Maila schüttelte den Kopf, als die beiden sich in großen Kreisen eine Katz und Maus Jagd rund um die Gruppe herum lieferten, und geradezu spielerisch hohe Dressurlektionen verwendeten, um auf engsten Raum zu drehen, um in eine andere Richtung zu flüchten beziehungsweise zu verfolgen. Carter schien nicht so recht zu wissen, wem von beiden er jetzt gerne zuschauen wollte, sein Kopf flog, wie bei einem Tennisspiel zwischen Verfolger und Verfolgten hin und her. Mariposa's perfekt angelegte Pirouette wurde rasant aufgelöst, als Liam Andrés gefährlich nahekam, und der Schimmel war inmitten von Sekundenbruchteilen wie eine gespannte Feder nach vorne geschossen. Versammlung wich absoluter Beschleunigung, und die hohe Aufrichtung verwandelte sich in einen gestreckten Hals mit wehender Mähne.

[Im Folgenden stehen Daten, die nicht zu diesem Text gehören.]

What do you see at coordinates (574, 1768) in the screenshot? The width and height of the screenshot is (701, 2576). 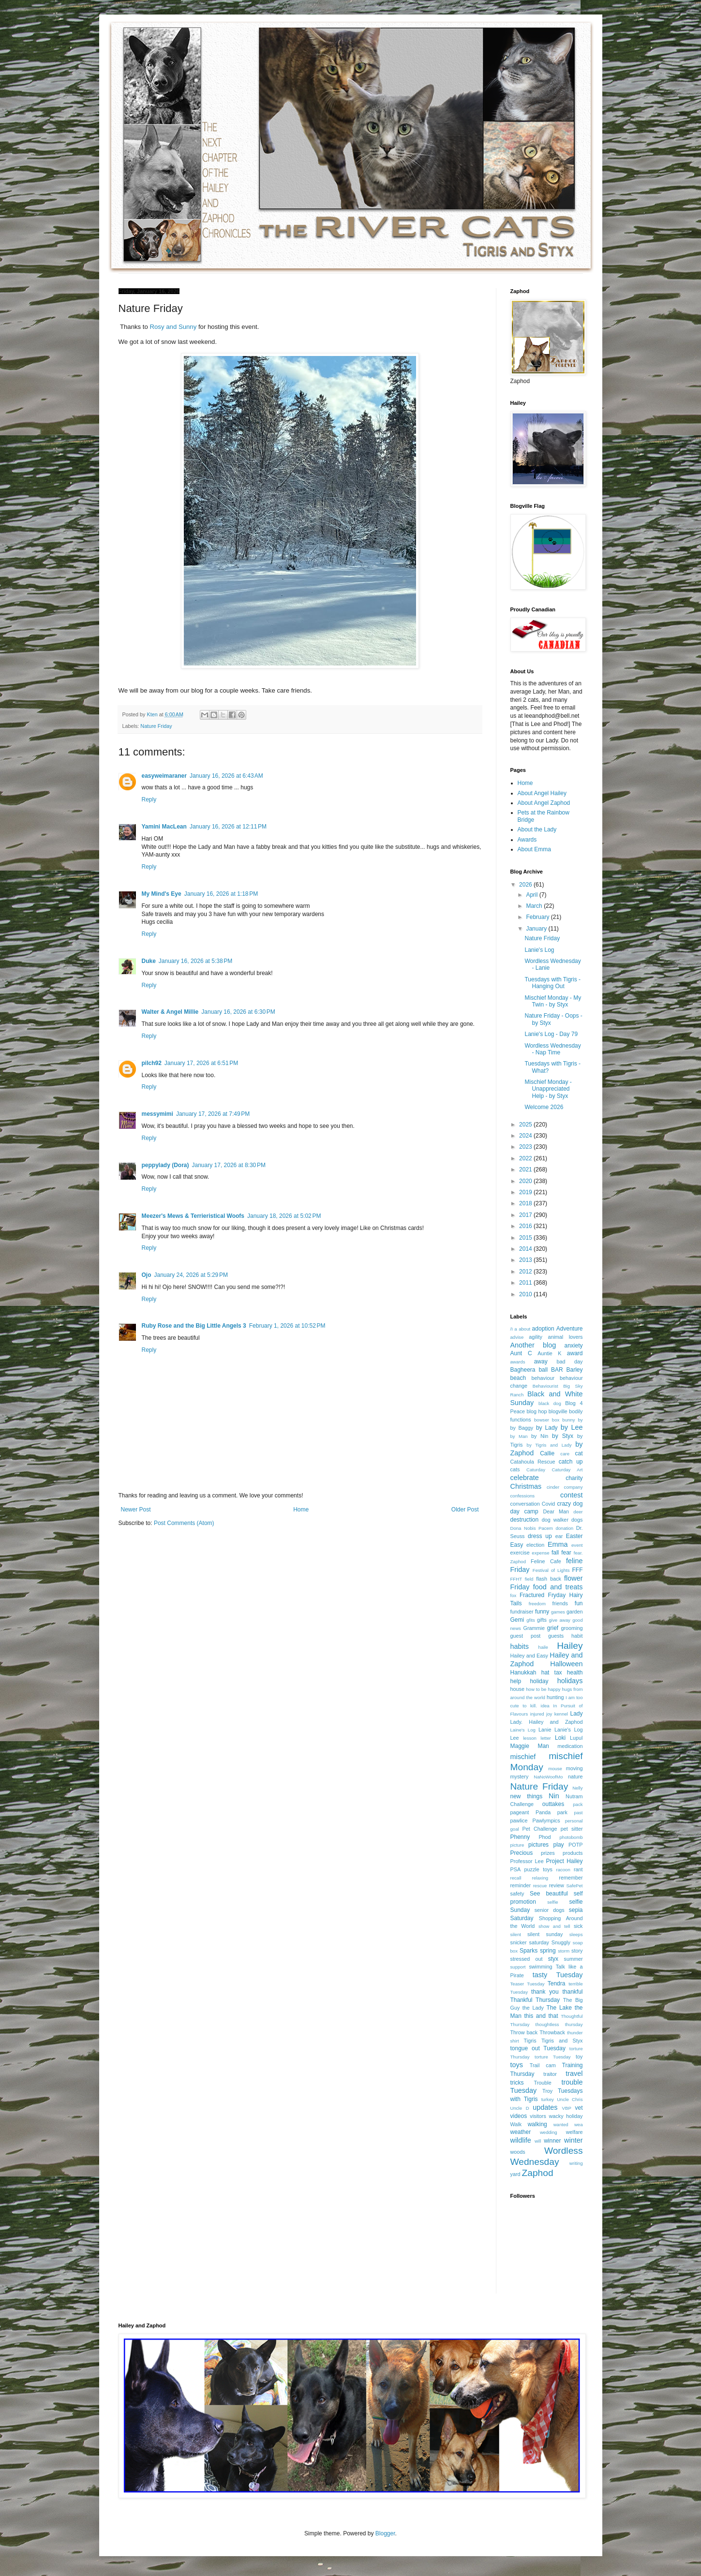 I see `moving` at bounding box center [574, 1768].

Maila verdrehte die Augen, als Andrés und Liam immer noch kein Ende einsahen, und beide über die Hälse ihrer Pferde hängend davon schossen.

"Männer", kam es trocken von Mailas Seite, als Joey wieder zu ihr aufschloss.

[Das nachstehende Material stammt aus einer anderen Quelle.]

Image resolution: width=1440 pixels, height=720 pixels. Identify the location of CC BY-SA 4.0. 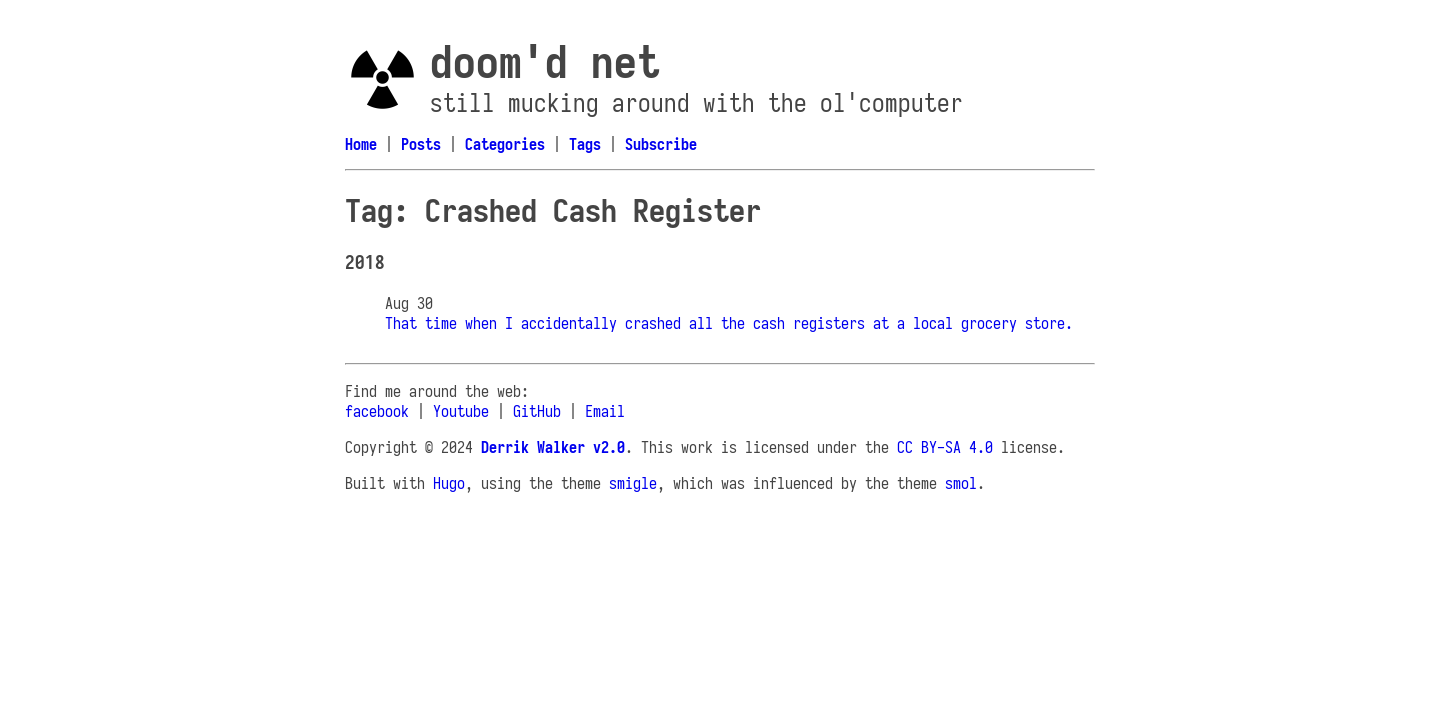 (945, 447).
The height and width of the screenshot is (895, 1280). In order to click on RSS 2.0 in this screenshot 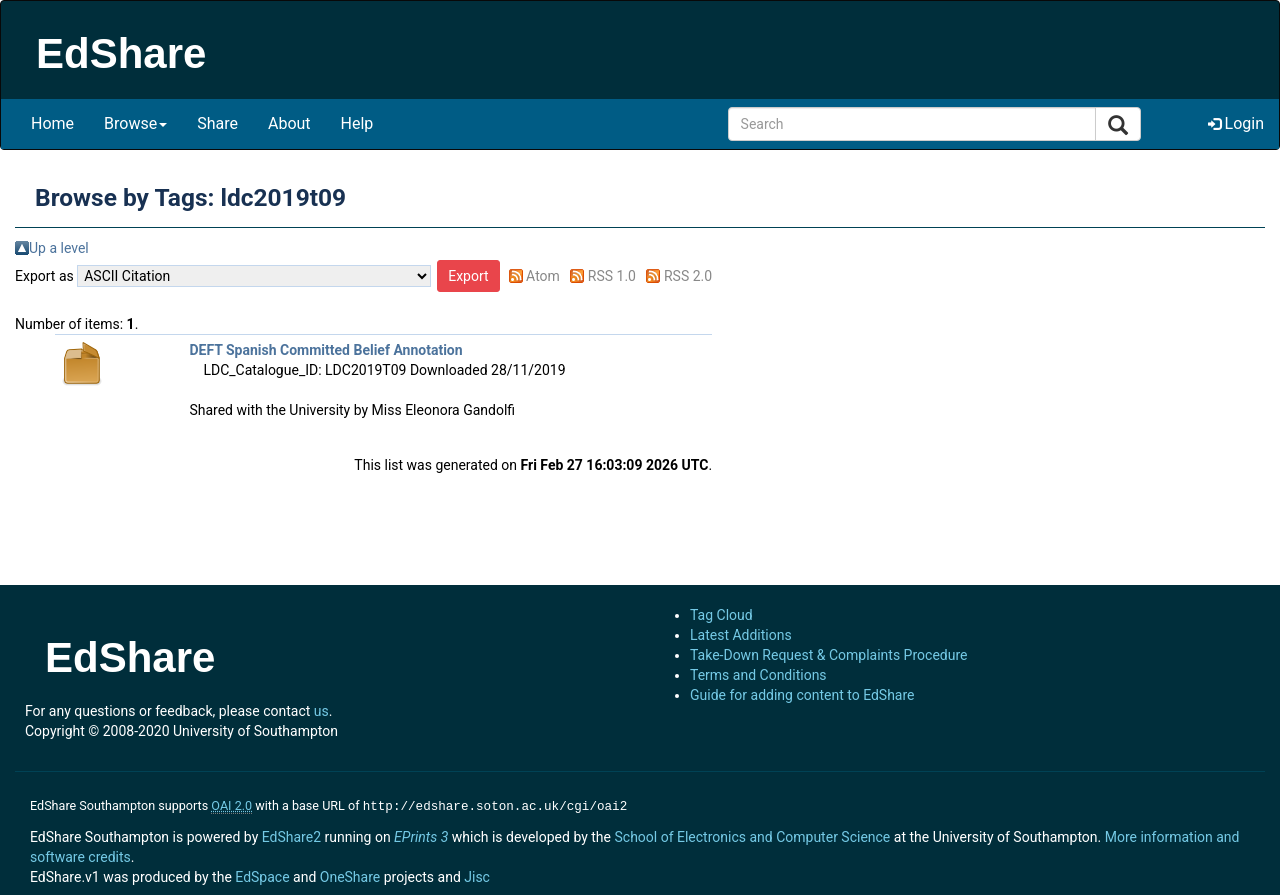 , I will do `click(688, 276)`.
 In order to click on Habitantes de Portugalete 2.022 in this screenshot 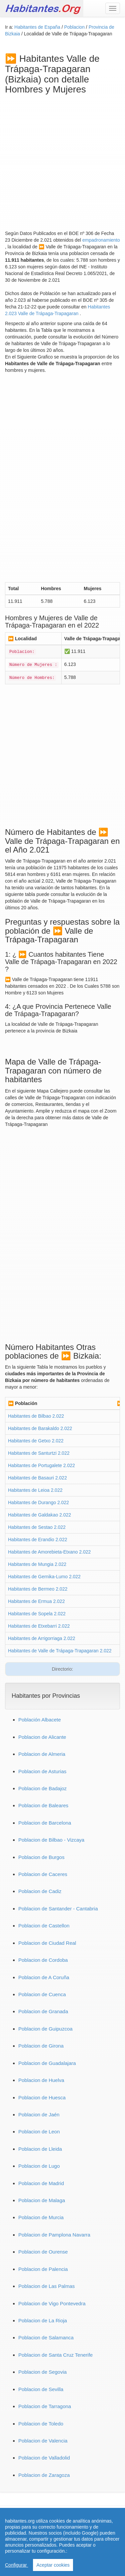 , I will do `click(41, 1465)`.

"Ich mach doch gar nichts", maulte Ciarán von vorne.

"Ausnahmsweise mal." Maila ließ die beiden ausdiskutieren, wer jetzt was machte, oder auch nicht, und übernahm die von Liam verlassene Tete. Weder er noch Andrés waren noch zu sehen, und Maila ließ ihren Gedanken freien Lauf. Dunkelschön fand Tete sowieso viel besser, und stiefelte mit langen Schritten über die frisch gemähte Wiese. Der eigentliche Weg war fast nicht mehr zu sehen. Vereinzelte lange Halme standen noch verlassen am Wegesrand. In der Ferne vermischte sich das Meer mit dem Horizont, und wenn Maila nicht gewusst hätte, dass bald in der Nähe des Horizonts die halbzerfallene Burg auftauchen würde, ließe sich deren vage Silhouette gegen den dunstigen Himmel nur erahnen.